GruvenParts.com is proud to announce the release of our new *BILLET VW/Audi 1.8T / 1.9T / 2.0 Upper Radiator Hose 4Y Pipe * to replace the OEM Audi/VW plastic 4Y P/N 1J0-121-087C (1J0121087C) 

This part is found in OEM upper radiator hose P/N’s 

1J0-122-101BL (1J0122101BL), 
1J0-122-101R (1J0122101R), 
1J0-122-101A (1J0122101A), 
1J0-122-101B (1J0122101B), 
8NO-122-101A (8NO122101A), 
8N0-122-101B (8NO122101B) 

with no thermo switch.

The flimsy plastic OEM 4Y junction located in the upper radiator hose quickly dries out and becomes super brittle. If you look at it wrong, it will snap and leave you stranded. Or worse, turn your high dollar motor into an overheated paperweight. Our *BILLET ALUMINUM* version is made from CNC'd 6061-T651 aircraft grade aluminum. Our version is also machined to accept ORB (o-ring boss) to Nipple as well as -AN to ORB fittings for each of the 4 ports. This will allow owners to use the factory hoses, or switch to complete -AN hoses for the holy grail of all cooling systems! Each fitting is supplied with the appropriate viton O-ring on the ORB end. The ports are sized as follows :

Upper (reservoir return) : -4AN
Lower (oil cooler outlet) : -8AN
Left /Right Main Radiator outlets : -16AN 

Customers may choose to order this part as the main body only (with no fittings), OR, with ORB to Nipple adapters pre-installed in each port. Please note the parts will be shipped unassembled - you can use a pair of channel locks with tape or other insulation to tighten down the fittings.

* This Part Fits* :
VW Golf/Jetta/New Beetle with 1.8T / 1.9TDI, 2.0 1999-2012 with upper radiator hose with 4Y adapter P/N 1J0-121-087C (1J0121087C) 

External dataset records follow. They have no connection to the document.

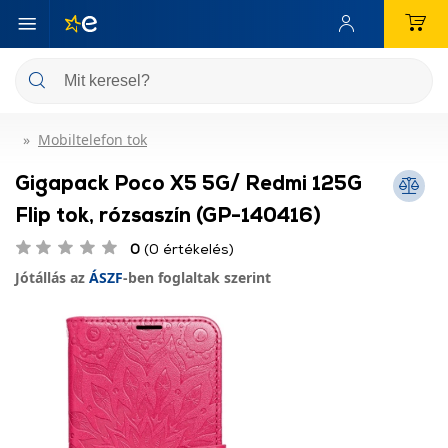
Mobiltelefon tok
Gigapack Poco X5 5G/ Redmi 125G
Flip tok, rózsaszín (GP-140416)
0
(0 értékelés)
Jótállás az
ÁSZF
-ben foglaltak szerint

Audi TT 1.8T 2000-2006 with upper radiator hose with 4Y adapter P/N 1J0-121-087C (1J0121087C) 

Applicable Engine Types :
AEG, AVH, AZG, AWG, AWW, AVH, BEV, AWP, BEW, “CND” + BEW, ALH, ATC, AWP, AMU

Please *READ THE SPECIAL NOTES !!*

*** SPECIAL NOTE REGARDING FITTINGS ** *
The fittings and ports are machined by GruvenParts.com specifically to fit the vehicle radiator hose. They match the OEM length and diameter, and thus will not cause the fitting to kink the OEM hoses. The ports adhere to the SAE specifications in all regards with the exception of length, which has been shortened. This was necessary due to the tight space constraints, which this part fits into. 

This means that customers wanting to utilize -AN hoses rather than the OEM rubber hoses will need to use -AN to ORB adapters, in which the ORB side has been shortened to fit correctly into this machined part. 

GruvenParts.com will supply ORB to nipple adapters initially. We can also make the 
-AN to ORB adapters for this part if 10 people request them. You could also take a standard -AN to ORB adapter and machine the ORB end slightly to accommodate the shorter port on this part.


----------